Editor's note: This information was shared by Rick Shriver. To read more about the feed mill and see scans of documents in Rick's collection, visit his website at this link.
For as long as I can remember, there have been various machines and antiquities in the barn on our family farm. There were many that I could identify and many that I could not. One such contrivance had a wooden hopper and a metal flywheel, and it sat on four wooden legs. I just never really knew what it was.
One day I was rummaging through some papers that my mother had found in an old desk and stuffed into a manila envelope. Among the papers was an envelope containing a hand-written letter on a piece of letterhead that had an engraving of that mysterious machine. The letterhead identified the machine as a "cob and feed mill." The letter was from the manufacturer, and acknowledged an order that had been placed by my great-grandfather, Ulysses Parmiter.
Continuing to look through the papers, I found another piece of correspondence from the manufacturer confirming the shipment of the cob and feed mill. There was also a receipt for $20, and a bill of lading from the Pennsylvania Railroad indicating that the machine was shipped from New Holland, Pennsylvania to Malta, Ohio on November 23, 1901. And finally, there was an instruction sheet explaining how to operate and maintain the mill.
Recently I decided to assemble all these items in one place in hopes of preserving them.

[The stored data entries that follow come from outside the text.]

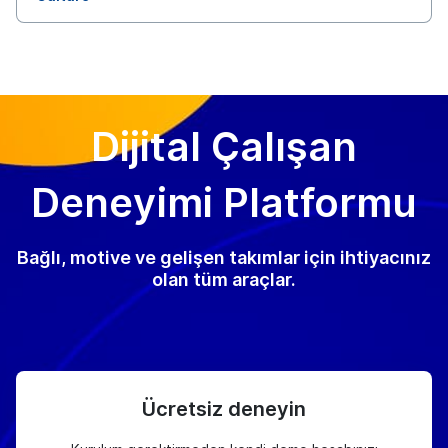
Dijital Çalışan
Deneyimi Platformu
Bağlı, motive ve gelişen takımlar için ihtiyacınız
olan tüm araçlar.
Ücretsiz deneyin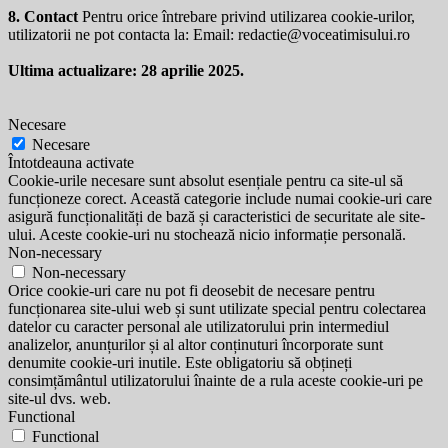
8. Contact
Pentru orice întrebare privind utilizarea cookie-urilor,
utilizatorii ne pot contacta la: Email:
redactie@voceatimisului.ro
Ultima actualizare: 28 aprilie 2025.
Necesare
Necesare
Întotdeauna activate
Cookie-urile necesare sunt absolut esențiale pentru ca site-ul să
funcționeze corect. Această categorie include numai cookie-uri care
asigură funcționalități de bază și caracteristici de securitate ale site-
ului. Aceste cookie-uri nu stochează nicio informație personală.
Non-necessary
Non-necessary
Orice cookie-uri care nu pot fi deosebit de necesare pentru
funcționarea site-ului web și sunt utilizate special pentru colectarea
datelor cu caracter personal ale utilizatorului prin intermediul
analizelor, anunțurilor și al altor conținuturi încorporate sunt
denumite cookie-uri inutile. Este obligatoriu să obțineți
consimțământul utilizatorului înainte de a rula aceste cookie-uri pe
site-ul dvs. web.
Functional
Functional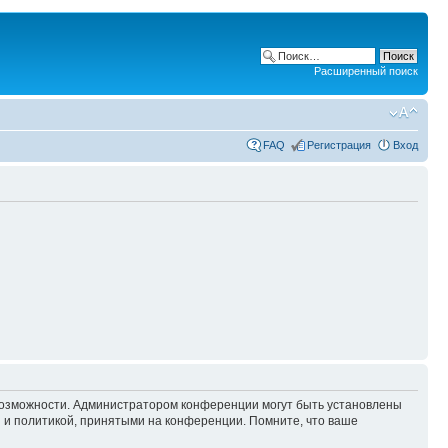
Расширенный поиск
FAQ
Регистрация
Вход
 возможности. Администратором конференции могут быть установлены
 и политикой, принятыми на конференции. Помните, что ваше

It was then that I finally connected the dots. All the correspondence was from Abram M. Zimmerman, and the letterhead was from the "New Holland Machine Works." New Holland Machine Works would later become "New Holland," which was purchased by the Sperry Corporation in the 1940s, and would continue to manufacture agricultural and construction equipment into the 21st century as "Sperry New Holland."
The New Holland Machine Works was founded and operated by Abram Zimmerman. Zimmerman, the son of a conservative Mennonite family, was described as a mechanical genius who began his career by making improvements in the blacksmith shop where he worked. The cob and feed mill is engraved on the envelopes, the letterhead and the receipts that were issued by the New Holland Machine Works, suggesting that it was the primary product being sold in 1901.
So it appears that in November, 1901, my great-grandfather Ulysses ordered a "Cob and Feed Mill" from the New Holland Machine Works. On November 18, Abram Zimmerman wrote to Ulysses acknowledging the order. On November 23rd, Zimmerman again wrote to Ulysses saying the mill had been shipped. The bill of lading from the Pennsylvania Railroad confirmed that the cob and feed mill had been shipped to Malta.
A receipt for $19 signed by Zimmerman was also in the correspondence. The cost of the mill was $19, with $1 for an extra set of plates, which Ulysses had pre-paid. The mill could be operated by power supplied by a stationary hit-and-miss engine or some other means of rotary propulsion.
At least one mystery in our old barn is solved. Now if I could just figure out the rest of them.